### What to do
Select every line below containing the word "déménagement".

### Material shown

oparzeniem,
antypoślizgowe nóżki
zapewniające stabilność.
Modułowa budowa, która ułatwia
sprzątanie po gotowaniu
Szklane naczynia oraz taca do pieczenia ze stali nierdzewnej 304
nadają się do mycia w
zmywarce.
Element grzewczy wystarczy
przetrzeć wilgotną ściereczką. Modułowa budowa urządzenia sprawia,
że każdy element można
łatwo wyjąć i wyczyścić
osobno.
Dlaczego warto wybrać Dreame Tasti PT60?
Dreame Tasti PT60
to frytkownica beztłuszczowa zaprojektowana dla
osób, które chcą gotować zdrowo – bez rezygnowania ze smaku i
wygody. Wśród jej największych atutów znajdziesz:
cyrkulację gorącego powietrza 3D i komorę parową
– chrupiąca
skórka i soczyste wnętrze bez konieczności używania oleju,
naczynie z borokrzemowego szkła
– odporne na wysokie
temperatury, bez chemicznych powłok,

==

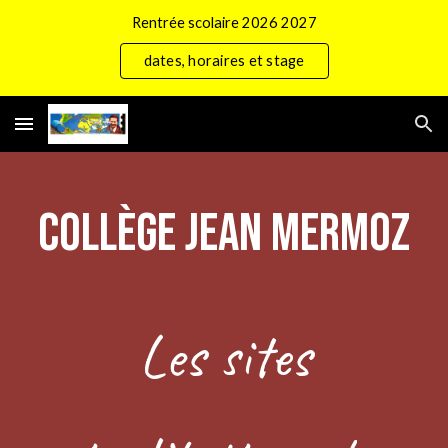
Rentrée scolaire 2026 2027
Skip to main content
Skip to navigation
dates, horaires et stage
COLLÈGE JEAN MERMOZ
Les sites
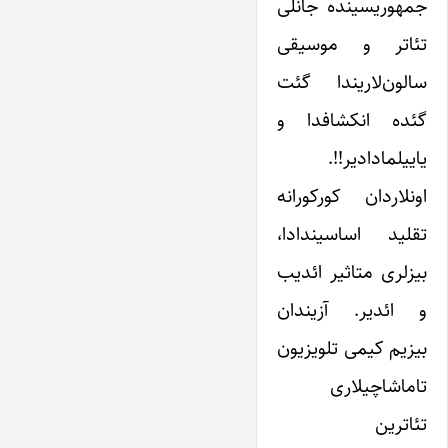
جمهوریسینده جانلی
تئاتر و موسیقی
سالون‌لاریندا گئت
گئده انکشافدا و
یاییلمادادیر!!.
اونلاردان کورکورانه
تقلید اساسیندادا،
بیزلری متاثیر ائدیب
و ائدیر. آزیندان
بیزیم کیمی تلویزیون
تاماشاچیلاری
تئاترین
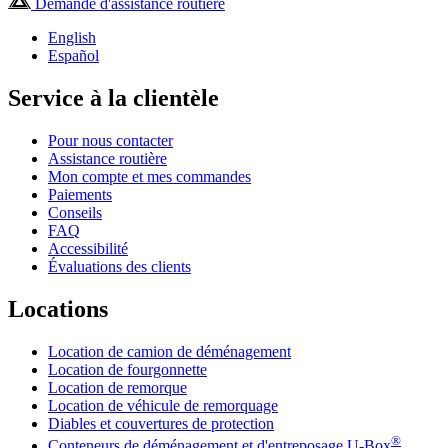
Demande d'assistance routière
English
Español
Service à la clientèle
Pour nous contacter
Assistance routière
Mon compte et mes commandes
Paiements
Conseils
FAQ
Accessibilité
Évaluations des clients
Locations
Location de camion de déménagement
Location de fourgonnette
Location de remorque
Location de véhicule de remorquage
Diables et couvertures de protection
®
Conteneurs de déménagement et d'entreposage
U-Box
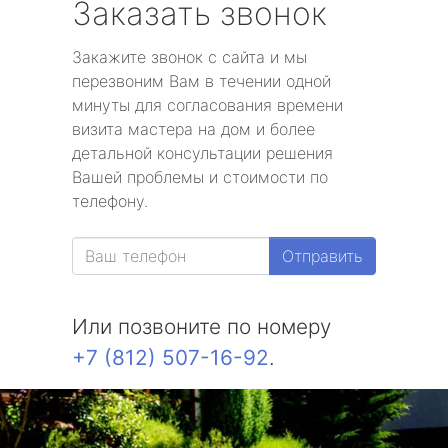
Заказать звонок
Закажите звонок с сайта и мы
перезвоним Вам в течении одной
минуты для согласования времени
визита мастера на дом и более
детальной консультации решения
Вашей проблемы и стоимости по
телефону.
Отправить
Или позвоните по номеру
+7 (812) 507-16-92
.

### Result below
Location de camion de déménagement
Conteneurs de déménagement et d'entreposage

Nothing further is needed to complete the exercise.